▶ WORK ORDER
Set down exactly, from the records below, the line with "Overall Width" through the line with "Book Training Today", and nothing else.
*** EXERCISE INPUT
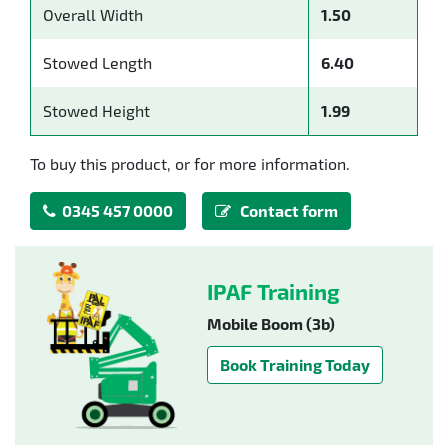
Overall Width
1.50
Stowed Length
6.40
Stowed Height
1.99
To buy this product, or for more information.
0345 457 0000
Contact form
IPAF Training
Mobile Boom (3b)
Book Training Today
******
*** EXERCISE INPUT
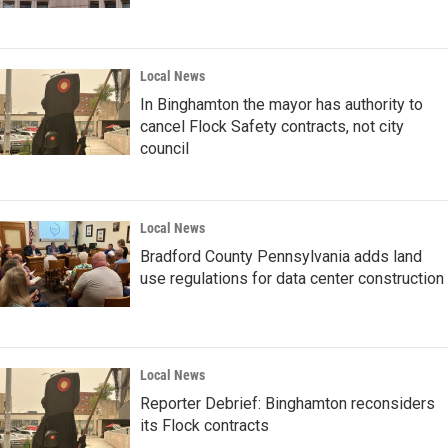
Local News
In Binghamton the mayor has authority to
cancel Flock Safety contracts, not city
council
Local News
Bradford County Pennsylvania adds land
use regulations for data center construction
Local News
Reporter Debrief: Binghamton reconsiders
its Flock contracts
******
▶ TASK SOLUTION
Overall Width
1.50
Stowed Length
6.40
Stowed Height
1.99
To buy this product, or for more information.
0345 457 0000
Contact form
IPAF Training
Mobile Boom (3b)
Book Training Today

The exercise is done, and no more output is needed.